- _Activity_: Could you restate all of the entries, word for word?

(Extracted data entries)
..........

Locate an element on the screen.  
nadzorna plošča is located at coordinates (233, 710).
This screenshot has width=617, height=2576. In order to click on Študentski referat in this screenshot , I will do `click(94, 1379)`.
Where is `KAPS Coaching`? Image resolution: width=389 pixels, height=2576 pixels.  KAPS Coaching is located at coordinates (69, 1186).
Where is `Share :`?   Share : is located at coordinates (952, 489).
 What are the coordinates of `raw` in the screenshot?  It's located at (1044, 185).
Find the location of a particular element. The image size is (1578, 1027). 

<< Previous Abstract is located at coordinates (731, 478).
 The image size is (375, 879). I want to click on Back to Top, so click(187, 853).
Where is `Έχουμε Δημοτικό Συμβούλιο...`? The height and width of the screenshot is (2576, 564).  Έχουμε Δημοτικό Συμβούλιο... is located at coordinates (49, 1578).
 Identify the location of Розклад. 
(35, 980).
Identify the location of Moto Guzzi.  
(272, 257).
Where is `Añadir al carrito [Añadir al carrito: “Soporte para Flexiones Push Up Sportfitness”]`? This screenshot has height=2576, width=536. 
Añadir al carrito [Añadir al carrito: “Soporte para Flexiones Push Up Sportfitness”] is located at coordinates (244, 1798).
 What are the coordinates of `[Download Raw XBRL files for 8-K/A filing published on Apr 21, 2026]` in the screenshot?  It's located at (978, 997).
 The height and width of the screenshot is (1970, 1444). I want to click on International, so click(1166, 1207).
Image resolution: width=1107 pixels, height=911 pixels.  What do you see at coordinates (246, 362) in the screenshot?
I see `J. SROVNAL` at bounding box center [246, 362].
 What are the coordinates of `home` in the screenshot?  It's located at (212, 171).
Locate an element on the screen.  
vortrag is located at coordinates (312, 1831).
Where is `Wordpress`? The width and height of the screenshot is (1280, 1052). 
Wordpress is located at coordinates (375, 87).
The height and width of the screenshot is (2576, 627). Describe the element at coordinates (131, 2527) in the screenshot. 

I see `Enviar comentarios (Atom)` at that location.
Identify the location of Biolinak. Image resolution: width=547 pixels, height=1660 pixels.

..........

- _Reply_:
Locate an element on the screen.  
nadzorna plošča is located at coordinates (233, 710).
This screenshot has width=617, height=2576. In order to click on Študentski referat in this screenshot , I will do `click(94, 1379)`.
Where is `KAPS Coaching`? Image resolution: width=389 pixels, height=2576 pixels.  KAPS Coaching is located at coordinates (69, 1186).
Where is `Share :`?   Share : is located at coordinates (952, 489).
 What are the coordinates of `raw` in the screenshot?  It's located at (1044, 185).
Find the location of a particular element. The image size is (1578, 1027). 

<< Previous Abstract is located at coordinates (731, 478).
 The image size is (375, 879). I want to click on Back to Top, so click(187, 853).
Where is `Έχουμε Δημοτικό Συμβούλιο...`? The height and width of the screenshot is (2576, 564).  Έχουμε Δημοτικό Συμβούλιο... is located at coordinates (49, 1578).
 Identify the location of Розклад. 
(35, 980).
Identify the location of Moto Guzzi.  
(272, 257).
Where is `Añadir al carrito [Añadir al carrito: “Soporte para Flexiones Push Up Sportfitness”]`? This screenshot has height=2576, width=536. 
Añadir al carrito [Añadir al carrito: “Soporte para Flexiones Push Up Sportfitness”] is located at coordinates (244, 1798).
 What are the coordinates of `[Download Raw XBRL files for 8-K/A filing published on Apr 21, 2026]` in the screenshot?  It's located at (978, 997).
 The height and width of the screenshot is (1970, 1444). I want to click on International, so click(1166, 1207).
Image resolution: width=1107 pixels, height=911 pixels.  What do you see at coordinates (246, 362) in the screenshot?
I see `J. SROVNAL` at bounding box center [246, 362].
 What are the coordinates of `home` in the screenshot?  It's located at (212, 171).
Locate an element on the screen.  
vortrag is located at coordinates (312, 1831).
Where is `Wordpress`? The width and height of the screenshot is (1280, 1052). 
Wordpress is located at coordinates (375, 87).
The height and width of the screenshot is (2576, 627). Describe the element at coordinates (131, 2527) in the screenshot. 

I see `Enviar comentarios (Atom)` at that location.
Identify the location of Biolinak. Image resolution: width=547 pixels, height=1660 pixels.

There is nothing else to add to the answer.